Donc, les socialistes, Mesdames et Messieurs les députés, sont attachés à l'existence d'un budget, sont attachés à l'existence du fonctionnement sain et naturel de la collectivité publique, mais, pour cela, il faut des équilibres ! Il faut que les efforts soient partagés ! Quand des personnes ayant 100 millions de fortune ont économisé 2 millions de francs sur leurs impôts - une seule personne ! - eh bien, je trouve tout à fait scandaleux de ne pas mettre dans la même balance de nouvelles recettes à prévoir vers ces personnes privilégiées ! Il y a éventuellement des efforts à consentir, de la part de la fonction publique.

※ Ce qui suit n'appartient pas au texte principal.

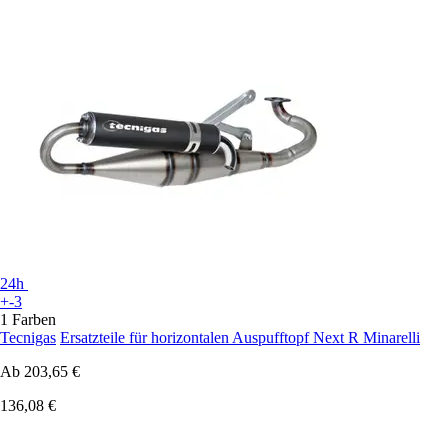
24h
+-3
1 Farben
Tecnigas
Ersatzteile für horizontalen Auspufftopf Next R Minarelli
Ab
203,65 €
136,08 €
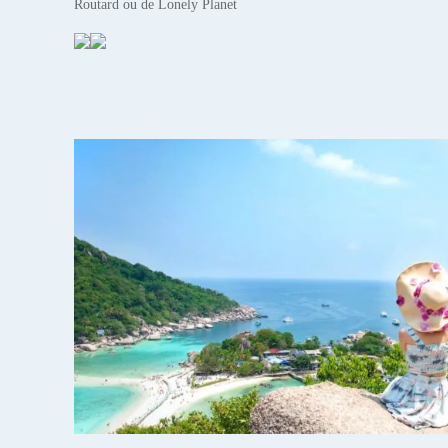
Routard ou de Lonely Planet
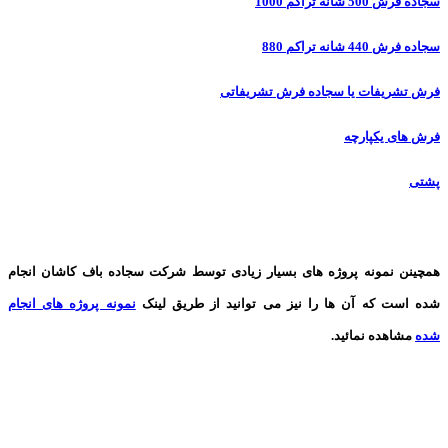
سجاده فرش 500 شانه تراکم 1000
سجاده فرش 440 شانه تراکم 880
فرش تشریفات یا سجاده فرش تشریفاتی
فرش های یکپارچه
پشتی
همچینن
نمونه پروژه های
بسیار زیادی توسط شرکت سجاده باف کاشان انجام
شده است که آن ها را نیز می توانید از طریق لینک
نمونه پروژه های انجام
شده
مشاهده نمائید.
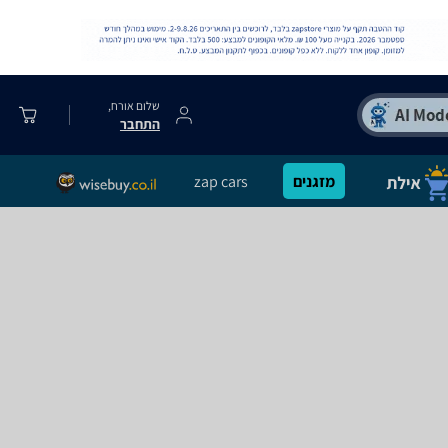
שלום אורח,
התחבר
מזגנים
zap cars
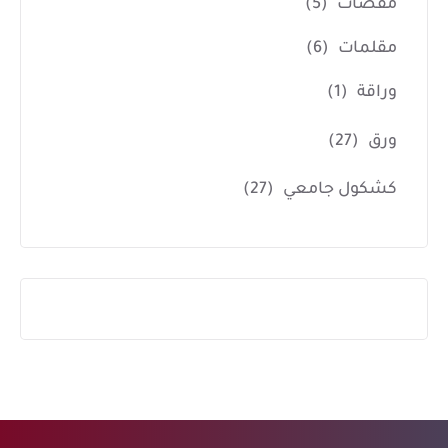
مقصات
(5)
مقلمات
(6)
وراقة
(1)
ورق
(27)
كشكول جامعي
(27)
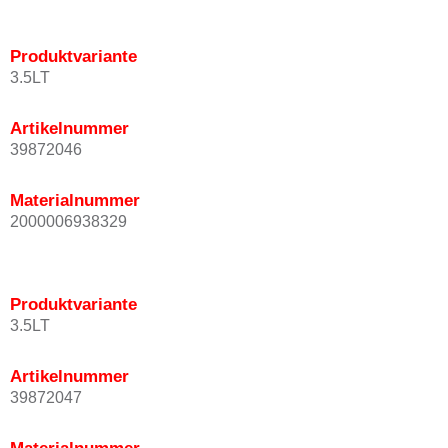
Produktvariante
3.5LT
Artikelnummer
39872046
Materialnummer
2000006938329
Produktvariante
3.5LT
Artikelnummer
39872047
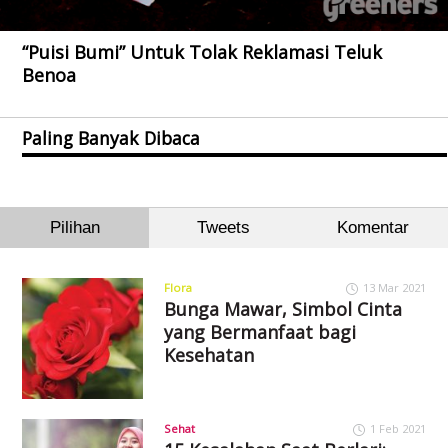
“Puisi Bumi” Untuk Tolak Reklamasi Teluk
Benoa
Paling Banyak Dibaca
Pilihan
Tweets
Komentar
Flora
13 Mar 2021
Bunga Mawar, Simbol Cinta
yang Bermanfaat bagi
Kesehatan
Sehat
1 Feb 2021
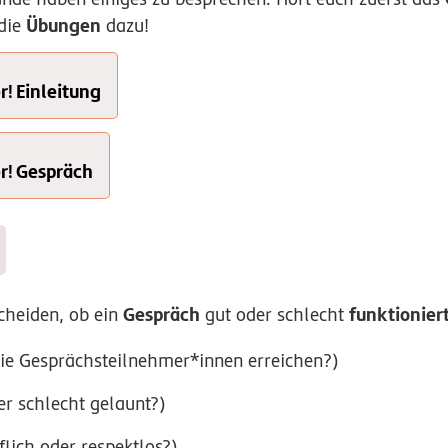
Übungen
die
dazu!
r! Einleitung
r! Gespräch
Gespräch
funktionier
scheiden, ob ein
gut oder schlecht
ie Gesprächsteilnehmer*innen erreichen?)
er schlecht gelaunt?)
flich oder respektlos?)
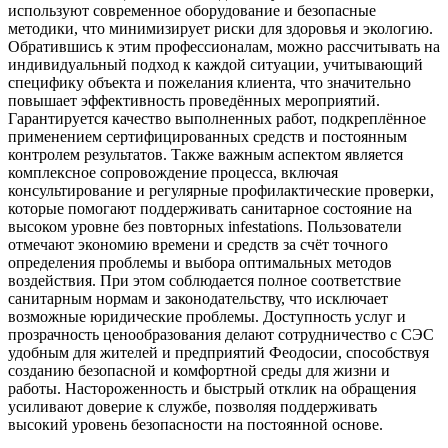
используют современное оборудование и безопасные
методики, что минимизирует риски для здоровья и экологию.
Обратившись к этим профессионалам, можно рассчитывать на
индивидуальный подход к каждой ситуации, учитывающий
специфику объекта и пожелания клиента, что значительно
повышает эффективность проведённых мероприятий.
Гарантируется качество выполненных работ, подкреплённое
применением сертифицированных средств и постоянным
контролем результатов. Также важным аспектом является
комплексное сопровождение процесса, включая
консультирование и регулярные профилактические проверки,
которые помогают поддерживать санитарное состояние на
высоком уровне без повторных infestations. Пользователи
отмечают экономию времени и средств за счёт точного
определения проблемы и выбора оптимальных методов
воздействия. При этом соблюдается полное соответствие
санитарным нормам и законодательству, что исключает
возможные юридические проблемы. Доступность услуг и
прозрачность ценообразования делают сотрудничество с СЭС
удобным для жителей и предприятий Феодосии, способствуя
созданию безопасной и комфортной среды для жизни и
работы. Настороженность и быстрый отклик на обращения
усиливают доверие к службе, позволяя поддерживать
высокий уровень безопасности на постоянной основе.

Mais quand c'est d'abord la fonction publique, c'est tout simplement scandaleux, inadmissible, et il n'est pas possible d'entrer en matière avec une façon de raisonner pareille !

Ainsi, les socialistes vous invitent à refuser ce projet de loi. Pour nous, le fait d'avoir un déficit dogmatique à 350 millions est totalement absurde ! Un déficit doit être mesuré en fonction de la sincérité budgétaire - justement, des recettes fiscales prévues, des dépenses que l'on ne peut pas contourner ! Le Conseil d'Etat a suffisamment rappelé qu'un certain nombre de dépenses dépendaient d'exigences fédérales, d'initiatives votées, voire de lois - votées aussi par vous, Mesdames et Messieurs les députés !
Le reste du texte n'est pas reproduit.